Figure 2.

L-Arginine Is Rapidly Metabolized upon Activation

(A) Intracellular abundance of L-arginine in non-activated (non-act) and activated naive CD4⁺ T cells (CD3 + CD28 antibodies). Boxplot, n = 30 from three donors, each in a different color.

(B) Kinetics of ³H-L-arginine uptake during a 15-min pulse. Box plot, n = 5 from three donors.

(C) Uptake, proteome incorporation and intracellular abundance of the indicated amino acids. Barplot (left): 5 × 10⁴ cells were activated for 4 days and consumption of amino acids from medium was analyzed. Essential amino acids are in gray; n = 4 from four donors, error bars represent SEM. Barplot (center): proteome incorporation of amino acids estimated from the copy numbers of each protein. Heat map (right): intracellular amino acid abundance relative to naive T cells over time as determined by mass spectrometry (MS) n = 30 from three donors. Leucine and isoleucine could not be distinguished as they have the same mass.

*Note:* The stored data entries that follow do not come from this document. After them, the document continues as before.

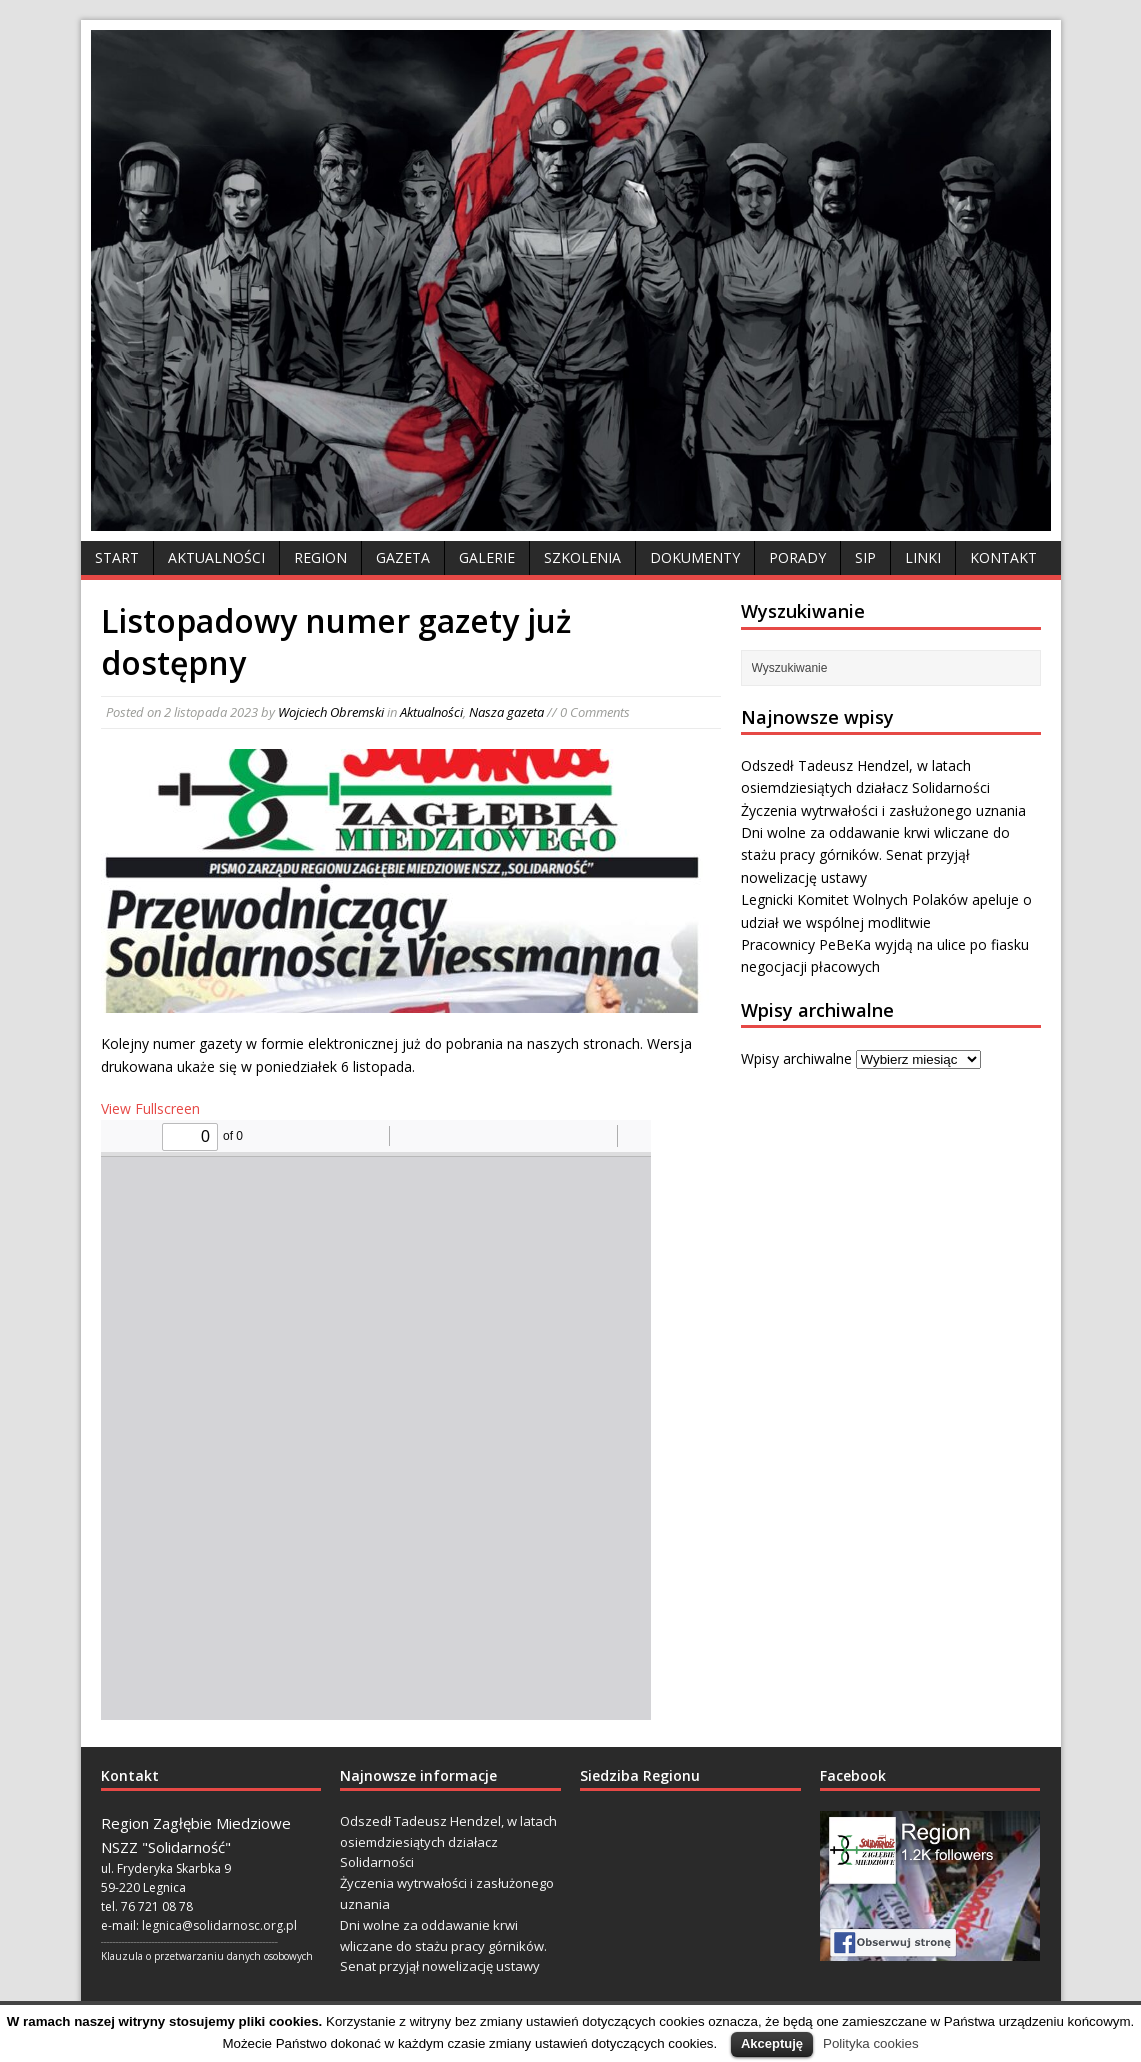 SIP (865, 557)
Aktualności (216, 557)
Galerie (487, 557)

(D) Changes in the abundance of metabolites and proteins of the arginine and proline metabolism between non-activated and 72 hr-activated CD4⁺ T cells. Log2 fold changes of proteins and metabolites are color-coded. Significant changes are in bold (FDR = 0.05, S₀ = 1 for proteins; and p < 0.05 [two-tailed unpaired Student’s t test], |Log2 fc| > 1 for metabolites). Black dots are metabolites that were not detected by MS. Only enzymes that were detected by MS are shown.

(E) Metabolic tracing of L-arginine. Ninety-six hour-activated T cells were pulsed with ¹³C₆-L-arginine and the metabolic fate was analyzed by LC-MS/MS at different time points. AFL, apparent fractional labeling; n = 4 from two donors. ¹³C Citrulline was not detected. Error bars represent SEM.

For (A) and (B), upper whisker = min(max(x), Q_3 + 1.5 ^∗ IQR) and lower whisker = max(min(x), Q_1 – 1.5 ^∗ IQR).